Record Trading Volume
In the past week since our last update, the price of Bitcoin has remained, in most part, between $4,050- 4,100, except for Tuesday when it went down by several hundred dollars. The highest point was reached on Friday, when the 1 Bitcoin sold for $4,437.65, while the lowest price point was hit yesterday, when Bitcoin’s price dropped to $3,662.73.
The trading volume has likewise been reaching record highs, staying over $2 billion for most of last week and even going over $3 billion after the price drop. Currently, it sits at $2.4 billion, while the market cap is at $68 billion.
Our technical analysis shows that there is no sell-off in the making since the market is heavily pro-buy, with 11 out of 12 moving averages and 7 out of 12 technical oscillators being in the Buy zone. However, we also find that the gap between the SMA 100 and SMA 200 is narrowing and RSI has headed south, showing us bearish pressure on the market.
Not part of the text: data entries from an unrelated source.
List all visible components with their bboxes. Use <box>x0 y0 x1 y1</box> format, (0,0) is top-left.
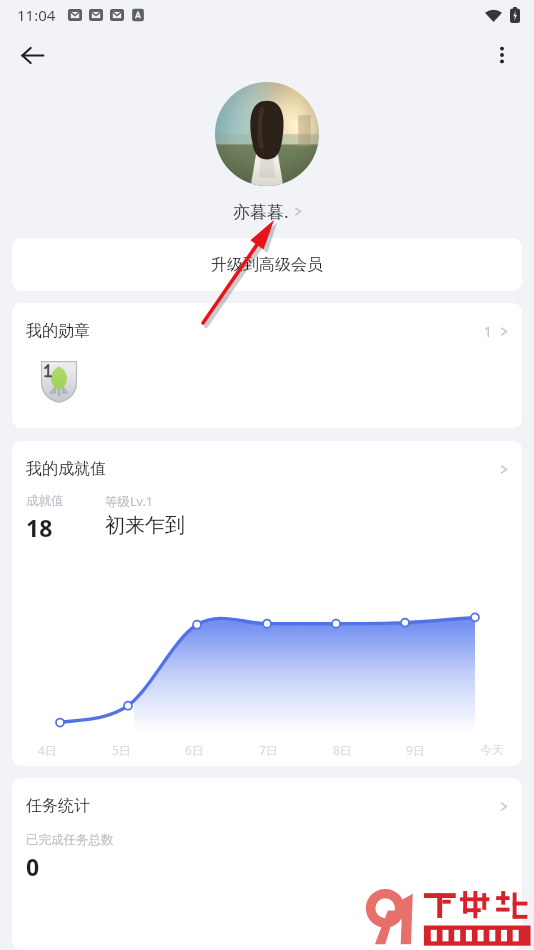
staticText: 任务统计 <box>26 796 90 816</box>
staticText: 已完成任务总数 <box>26 832 114 848</box>
staticText: 8日 <box>333 742 352 758</box>
staticText: 6日 <box>185 742 204 758</box>
button[interactable]: 任务统计 <box>12 778 522 816</box>
staticText: 5日 <box>112 742 131 758</box>
button[interactable]: Badge level 1 <box>36 357 82 403</box>
button[interactable]: 我的勋章 <box>12 303 522 428</box>
staticText: 亦暮暮. <box>233 200 289 223</box>
staticText: 1 <box>484 322 493 341</box>
button[interactable]: Back <box>10 33 54 77</box>
staticText: 我的勋章 <box>26 321 90 341</box>
staticText: 11:04 <box>17 5 56 25</box>
button[interactable]: More options <box>480 33 524 77</box>
button[interactable]: 升级到高级会员 <box>12 238 522 291</box>
staticText: 升级到高级会员 <box>211 255 323 275</box>
staticText: 成就值 <box>26 493 64 509</box>
staticText: 今天 <box>480 742 504 757</box>
staticText: 等级Lv.1 <box>105 493 153 510</box>
button[interactable]: 我的成就值 <box>12 441 522 479</box>
staticText: 7日 <box>259 742 278 758</box>
staticText: 4日 <box>38 742 57 758</box>
staticText: 9日 <box>406 742 425 758</box>
staticText: 初来乍到 <box>105 513 185 538</box>
button[interactable]: 亦暮暮. <box>229 198 306 225</box>
staticText: 0 <box>26 851 40 882</box>
button[interactable]: Profile photo <box>215 82 319 186</box>
staticText: 18 <box>26 512 53 543</box>
staticText: 我的成就值 <box>26 459 106 479</box>
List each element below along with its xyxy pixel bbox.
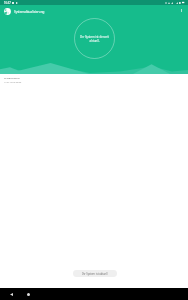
staticText: Ihr System ist derzeit aktuell. [80,35,109,43]
staticText: Ihr System ist aktuell [82,272,108,276]
button[interactable]: Back [5,288,17,300]
staticText: Systemaktualisierung [14,10,45,14]
staticText: 16:37 [4,1,11,5]
button[interactable]: Home [22,288,34,300]
button[interactable]: Ihr System ist aktuell [73,270,117,277]
staticText: 17.01.2019 09:06 [4,81,22,84]
button[interactable]: More options [175,4,187,16]
staticText: Systemstatus [4,76,20,79]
As of now, the price seems headed for stability with both short term and long-term signals suggesting this trend. However, you should still keep an eye out for any changes, especially during the weekend.
Coinbase Victims Speak Up
In other interesting news, Fortune posted an article on Tuesday that closely examined several cases where high-profile users of Coinbase , the popular San Francisco exchange, were scammed out of their Bitcoins. The method used was the same one we’ve written about before, where hackers used the victims’ phone numbers to reset their passwords and gain access to their BTC wallets.
Sean Everett, a CEO of AI startup Prom, for example, had made an investment in Bitcoin through Coinbase after selling his Apple and Amazon stocks. But after storing it in a Coinbase wallet, he unexpectedly lost everything within minutes as hackers switched over his phone number to a new device and used SMS authentication to take over his Gmail account and then his Coinbase wallet. He wasn’t even able to respond promptly as it all happened very fast.
Even Fred Wilson, an early investor into Coinbase was a target of such a scam. The attack happened while Wilson was vacationing in Europe and was woken up by a similar string of e-mails showing someone is taking over ant trying to get into his wallet. But luckily, Wilson was able to lock down the theft, although he admits he now feels more paranoid about his Bitcoins than before.
However, it’s interesting to note that Coinbase itself was never a victim of a hacking attack, and is still regarded as one of the most secure exchanges to do business in. Thus, it never hurts to always mind your Bitcoin’s security, no matter what exchange you’re using.